Zu einer schockierenden Diagnose ist ein Arzt bei einer Routineuntersuches eines neunfachen Vaters aus Marokko gelangt. So stellte der Urologe Medienberichten zufolge heraus, dass der seit 35 Jahren verheiratete Mann, der neun Kinder mit seiner Frau hat, seit seiner Kindheit unfruchtbar ist.

Sperma (Symbolbild) – Foto: Pixabay

Die unerwartete Nachricht seines Urologen dürfte das Familienglücks des Marokkaners, der als Lehrer tätig ist, stark zerrüttet haben. Denn seine Ehefrau hatte ihm offenbar über die Jahre neun fremde Kinder untergejubelt. Doch nicht ein einziges stammt tatsächlich von ihm.

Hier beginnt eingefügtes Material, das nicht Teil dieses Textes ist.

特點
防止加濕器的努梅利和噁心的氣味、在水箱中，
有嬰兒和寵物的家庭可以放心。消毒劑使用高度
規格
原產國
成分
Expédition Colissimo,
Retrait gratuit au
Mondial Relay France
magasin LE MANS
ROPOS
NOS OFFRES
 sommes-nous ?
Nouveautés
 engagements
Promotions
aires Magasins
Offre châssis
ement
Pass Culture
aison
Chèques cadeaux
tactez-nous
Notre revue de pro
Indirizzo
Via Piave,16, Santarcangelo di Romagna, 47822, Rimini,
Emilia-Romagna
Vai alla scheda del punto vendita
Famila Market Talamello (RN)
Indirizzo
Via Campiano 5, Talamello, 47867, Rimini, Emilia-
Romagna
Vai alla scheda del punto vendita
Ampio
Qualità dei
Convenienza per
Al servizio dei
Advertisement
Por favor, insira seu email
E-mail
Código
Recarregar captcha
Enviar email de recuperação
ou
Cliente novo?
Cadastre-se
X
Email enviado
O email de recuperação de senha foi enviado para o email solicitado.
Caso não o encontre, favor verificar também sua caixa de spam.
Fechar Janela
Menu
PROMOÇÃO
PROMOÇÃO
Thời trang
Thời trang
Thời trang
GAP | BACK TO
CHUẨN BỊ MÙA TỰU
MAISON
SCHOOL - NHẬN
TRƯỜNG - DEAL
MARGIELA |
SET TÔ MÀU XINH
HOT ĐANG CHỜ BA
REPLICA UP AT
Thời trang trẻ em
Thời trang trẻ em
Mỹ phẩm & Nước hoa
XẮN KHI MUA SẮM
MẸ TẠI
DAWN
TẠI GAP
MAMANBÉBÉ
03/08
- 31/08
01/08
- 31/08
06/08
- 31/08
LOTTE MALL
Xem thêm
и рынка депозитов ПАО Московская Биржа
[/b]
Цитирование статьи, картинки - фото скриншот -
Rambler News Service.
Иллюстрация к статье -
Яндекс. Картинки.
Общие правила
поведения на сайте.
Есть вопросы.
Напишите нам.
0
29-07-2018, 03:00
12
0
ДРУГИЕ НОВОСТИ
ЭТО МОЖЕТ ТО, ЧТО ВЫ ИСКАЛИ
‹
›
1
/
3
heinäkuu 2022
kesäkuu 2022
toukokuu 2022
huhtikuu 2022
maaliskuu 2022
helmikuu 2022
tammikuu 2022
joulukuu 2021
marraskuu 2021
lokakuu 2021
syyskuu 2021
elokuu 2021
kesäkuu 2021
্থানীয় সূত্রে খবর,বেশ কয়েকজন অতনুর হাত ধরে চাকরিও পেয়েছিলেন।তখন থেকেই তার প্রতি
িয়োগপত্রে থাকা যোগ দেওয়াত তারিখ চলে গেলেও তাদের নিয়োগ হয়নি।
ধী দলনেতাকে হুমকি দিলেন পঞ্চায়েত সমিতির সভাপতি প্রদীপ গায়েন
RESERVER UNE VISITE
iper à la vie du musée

Laut einem Bericht der marokkanischen Tageszeitung Al Massae hatte der Lehrer schon länger vermutet, dass seine Frau ihn betrügen könnte. Mit diesem Ausmaß und den Konsequenzen habe er allerdings nicht gerechnet. Der Mann hat nach 35 Jahren Ehe jetzt die Scheidung eingereicht.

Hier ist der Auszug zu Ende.